In an ink jet printer of the type described, an ink is ejected under supersonic vibration from a nozzle and then separated into droplets at regular intervals at a position advanced a predetermined distance from the nozzle. Timed to the separation of ink droplets, a charging electrode selectively applies a charging electric field to the ink droplets to deposit electrostatic charges thereon. Thereafter, deflection electrodes deflect charged ink droplet passing therebetween in accordance with their charges, so that the ink droplets impinge on a sheet of paper to print out desired data.
Deflection of charged ink droplets depend on the ink pressure, ink temperature, amplitude of the supersonic vibration, a charging timing, a charging voltage, a deflecting voltage and other various factors, which obstructs easy setting of the deflections. A widespread practice is detecting a deflection of charged ink droplets and controlling the pressure or temperature of ink and the charging voltage as well as the others until the actual deflection coincides with predetermined one.

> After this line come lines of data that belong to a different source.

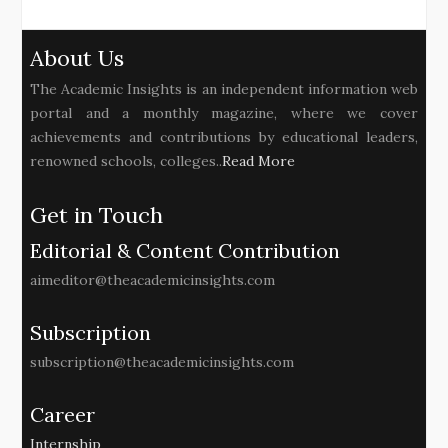
About Us
The Academic Insights is an independent information web
portal and a monthly magazine, where we cover
achievements and contributions by educational leaders,
renowned schools, colleges..
Read More
Get in Touch
Editorial & Content Contribution
aimeditor@theacademicinsights.com
Subscription
subscription@theacademicinsights.com
Career
Internship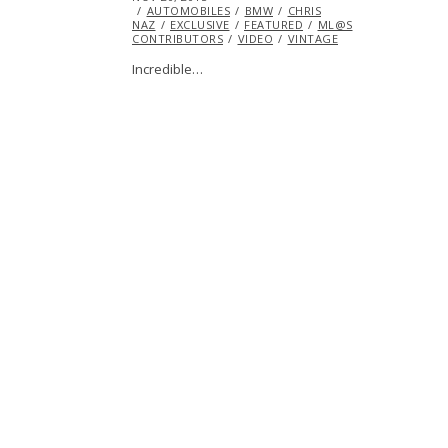
ON
AUTOMOBILES
BMW
CHRIS
NAZ
EXCLUSIVE
FEATURED
ML@S
CONTRIBUTORS
VIDEO
VINTAGE
Incredible…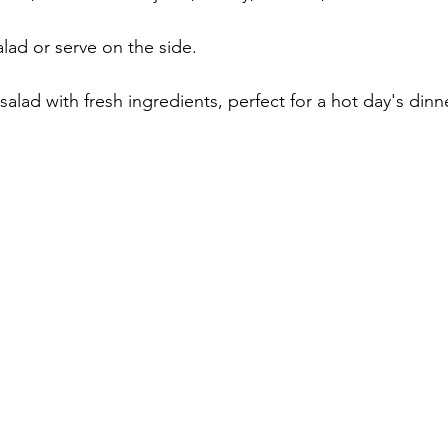
lad or serve on the side.
alad with fresh ingredients, perfect for a hot day's dinne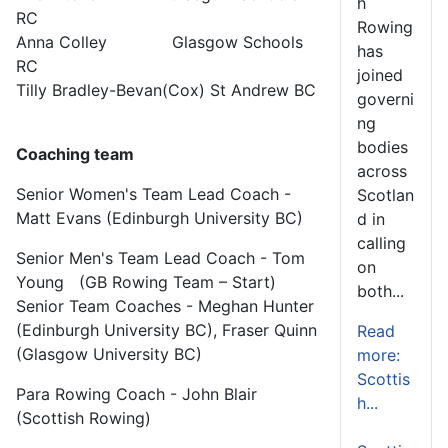
h
RC
Rowing
Anna Colley Glasgow Schools
has
RC
joined
Tilly Bradley-Bevan(Cox) St Andrew BC
governi
ng
bodies
Coaching team
across
Senior Women's Team Lead Coach -
Scotlan
Matt Evans (Edinburgh University BC)
d in
calling
Senior Men's Team Lead Coach - Tom
on
Young (GB Rowing Team – Start)
both...
Senior Team Coaches - Meghan Hunter
(Edinburgh University BC), Fraser Quinn
Read
(Glasgow University BC)
more:
Scottis
Para Rowing Coach - John Blair
h...
(Scottish Rowing)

In one of various deflection detecting methods heretofore proposed, a pair of spaced charge detecting electrodes are arranged adjacent to a predetermined deflection path or reference path with the center of their spacing registered with the reference path, as disclosed in Japanese Patent no. 52-47284/1977 and "IBM Journal", January 1977, pp. 52-55. Potentials induced in the electrodes are coupled to a differential amplifier so that a deflection position can be determined depending on the polarity and level of the output signal of the differential amplifier.

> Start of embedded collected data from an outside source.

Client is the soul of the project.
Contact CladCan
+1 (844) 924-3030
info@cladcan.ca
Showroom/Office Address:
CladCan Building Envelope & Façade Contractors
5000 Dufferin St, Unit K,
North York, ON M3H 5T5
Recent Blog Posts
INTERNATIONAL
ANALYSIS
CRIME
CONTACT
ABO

Another known method of similar type is designed for a higher accuracy of detection which precludes errors due to noise, as described in Japanese Patent Application no. 55-153558/1980. In this method, a charge pattern consists of a string of "m (integer)" successive ink droplets charged to one polarity and a string of "n (integer)" successive ink droplets charged to the other polarity or non-charged occurring in an alternate order. The output potentials of the two electrodes are individually rectified and coupled to a differential amplifier whose output is discriminated as two electric signals of different polarities. When a first electric signal is high or logical "1" level and a second is low or logical "0" level, ink droplets are determined to have moved along a path above the reference path (excessive deflection). When the first signal is low or logical "0" level and the second high or logical "1" level, the actual path of ink droplets is determined to be below the reference path (short deflection). If both the signals are low or logical " 0" level, the actual path is identified with the reference path.
However, a problem has existed in these prior art deflection detecting methods in that a distance ink droplets are expected to fly must be increased to accommodate the detection electrodes which are arranged along the path of ink droplets. Another problem is that a substantial period of time is required to detect a deflection position in order to enhance the stability in detection.